Residents lead charge to recall three Indian Hills trustees |

Residents lead charge to recall three Indian Hills trustees

by Christy Chalmers

Five residents are leading a campaign to recall three Indian Hills General Improvement District trustees.

After filing notices Monday morning of their intent to recall trustees Joanne Riekenberg, Renee Haskell and Dick Fairfax, the group issued a statement accusing the trio of “working at odds to what is in the best interests of the district as a whole” and bad judgment.

The trustees had mixed reactions.

“I love it. Let them try,” Riekenberg said tersely.

“Certain citizens don’t like the way the three of us are voting,” said Fairfax. “If it gets more people into the meetings, it’s wonderful.”

“They have the right to do that,” Haskell said.

Indian Hills resident Art Baer, who was joined by Betty Stellway, Richard Horn and Rhonda and Ken Pascoe in filing the recall plans, said 20 people are involved in the effort. Baer said their main complaint stemmed from a decision to postpone construction of a community and office complex at James Lee Park, which they said defies public opinion and surveys indicating the residents wanted to proceed.

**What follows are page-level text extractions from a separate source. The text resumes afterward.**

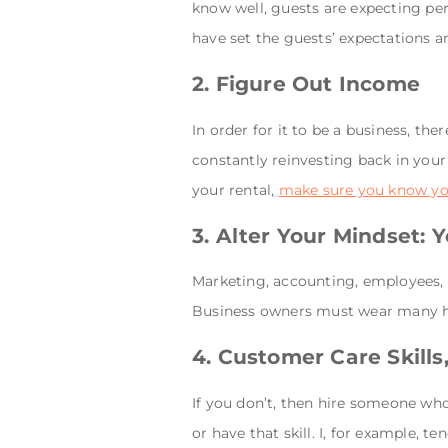
know well, guests are expecting per
have set the guests’ expectations an
2. Figure Out Income
In order for it to be a business, the
constantly reinvesting back in your 
your rental,
make sure you know y
3. Alter Your Mindset:
Marketing, accounting, employees, c
Business owners must wear many h
4. Customer Care Skill
If you don’t, then hire someone who 
or have that skill. I, for example, 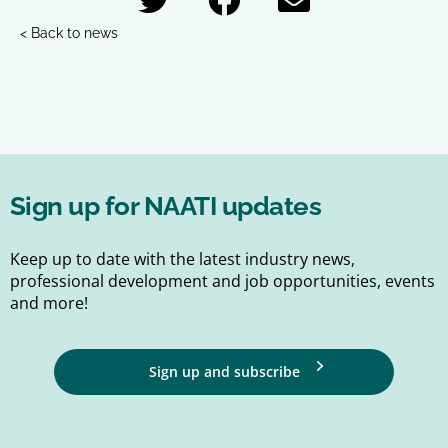
< Back to news
Sign up for NAATI updates
Keep up to date with the latest industry news,
professional development and job opportunities, events
and more!
Sign up and subscribe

More recently, the recall group’s statement alleges, the trustees “are leading Indian Hills GID into potential lawsuits” and “all three have created a hostile work environment.”

“I don’t know how else to correct this board of trustees,” said Baer. “There’s so many ugly messes coming to light, I think a couple of those board members belong in jail.”

Fairfax and Haskell said the accusations about the community center are unfair.

“We’re not opposed to it,” Fairfax said. “We want to know how to finance it. We haven’t voted it down. We voted it not at this time.”

Haskell said the three wanted more information on the costs residents would incur if a community center is built. She said the petitioners have a “special interest” in building a community center “regardless of the cost.”

“I’d like to have a Ferrari, but I can only afford a Ford,” said Haskell. “I’ll be more than happy to build anything if we can afford it. I don’t think the public realizes what it is going to cost them.”

The recall group said the district is vulnerable to lawsuits due to possible changes in employee benefits, despite what the district’s lawyer has advised, and employees are now asking for help from the Teamsters Union.

The trustees are scheduled to consider a letter from the union and a response at a meeting tonight.

Under Nevada law, the petitioners have 60 days to collect signatures from 25 percent of the people who voted in the last Indian Hills election. Clerk-Treasurer Barbara Reed said 216 signatures will be needed.

Once the signatures are verified, a special election could be set in August, Reed said.

Haskell began serving on the board in 1995, was elected in 1996 and faces reelection this year. Fairfax and Riekenberg were elected in 1998 and have more than two years remaining on their terms.